The fighting had just ended as we drove into Karaleti, a Georgian village then deep inside Ossetian-held territory. We were being escorted on a makeshift press tour on the back of a Russian military truck, and one of the Italian journalists whistled. "You smell that - that's dead." They'd all smelt it - the stench of rotting human flesh.

Russian officials wanted to present Karaleti to the media as a town under control and to refute what the Georgians were saying about atrocities there. My mind was racing as I smelt the stench. Earlier, I had reached one resident of Karaleti, who asked not to be named, by phone: "There were mostly Ossetians in Karaleti just burning, pillaging and destroying houses. They took out almost 20 of them and burnt a small block of flats. An old woman guided them around as they did their terrible work. And we heard them do it all from the bunkers we were hiding in." As I drove in, I counted the houses she had described.
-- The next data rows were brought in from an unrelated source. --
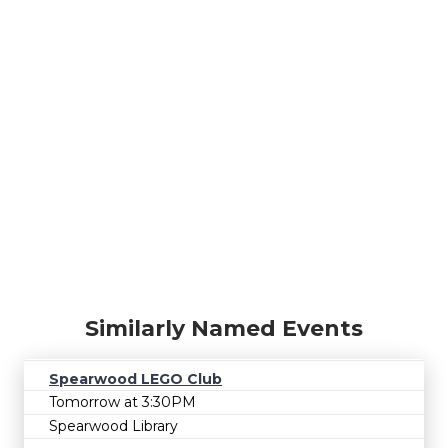
Similarly Named Events
Spearwood LEGO Club
Tomorrow at 3:30PM
Spearwood Library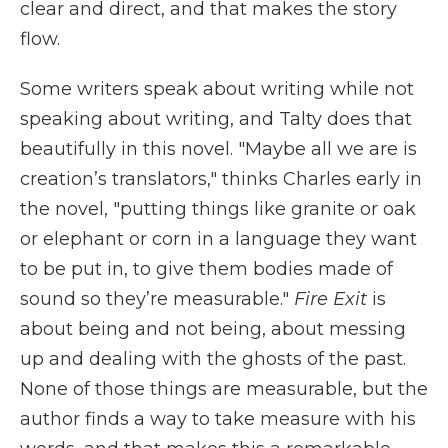
clear and direct, and that makes the story
flow.
Some writers speak about writing while not
speaking about writing, and Talty does that
beautifully in this novel. "Maybe all we are is
creation’s translators," thinks Charles early in
the novel, "putting things like granite or oak
or elephant or corn in a language they want
to be put in, to give them bodies made of
sound so they’re measurable."
Fire Exit
is
about being and not being, about messing
up and dealing with the ghosts of the past.
None of those things are measurable, but the
author finds a way to take measure with his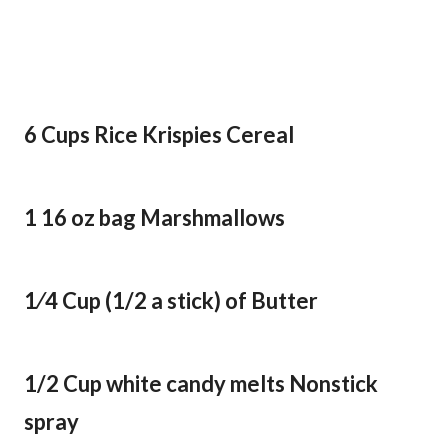
6 Cups Rice Krispies Cereal
1 16 oz bag Marshmallows
1⁄4 Cup (1/2 a stick) of Butter
1/2 Cup white candy melts Nonstick
spray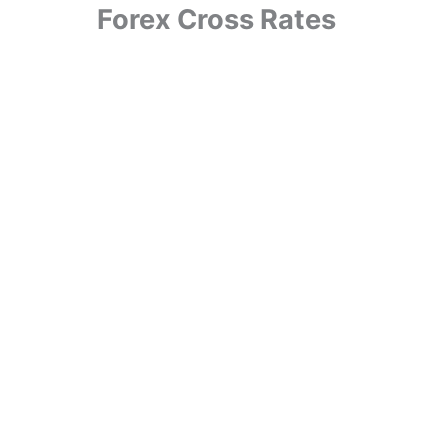
Forex Cross Rates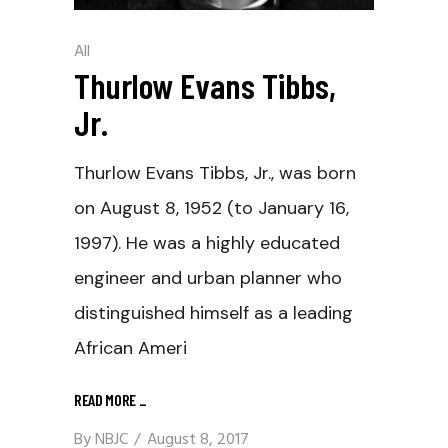
All
Thurlow Evans Tibbs,
Jr.
Thurlow Evans Tibbs, Jr., was born
on August 8, 1952 (to January 16,
1997). He was a highly educated
engineer and urban planner who
distinguished himself as a leading
African Ameri
READ MORE
_
By
NBJC
August 8, 2017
The truck pulled to a stop at the roadside in Karaleti. A group of Russian conscripts had dug into foxholes, under a grove 200 metres from us. It was days after the ceasefire had been signed and the facts on the ground went square against what President Nicolas Sarkozy of France had intended.
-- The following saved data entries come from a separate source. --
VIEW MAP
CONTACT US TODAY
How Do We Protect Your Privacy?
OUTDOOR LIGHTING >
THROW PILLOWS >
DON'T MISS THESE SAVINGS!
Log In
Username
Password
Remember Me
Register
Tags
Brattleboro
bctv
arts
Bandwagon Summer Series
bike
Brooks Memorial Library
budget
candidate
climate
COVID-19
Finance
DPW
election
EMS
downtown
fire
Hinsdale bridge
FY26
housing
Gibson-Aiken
It was silent, the summer sun perfect as a film set. The journalists paired off into the wreckage. Destruction is in the details. It's the bits of torn clothing under slabs of collapsed ceiling, the broken plates under the shards of glass, the buried documents and the torched children's toys under sheets of fallen plaster and brickwork. It was if these homes had been through blenders. Only the press pack was making a noise. "Watch out for cluster bombs .?.?. Watch out."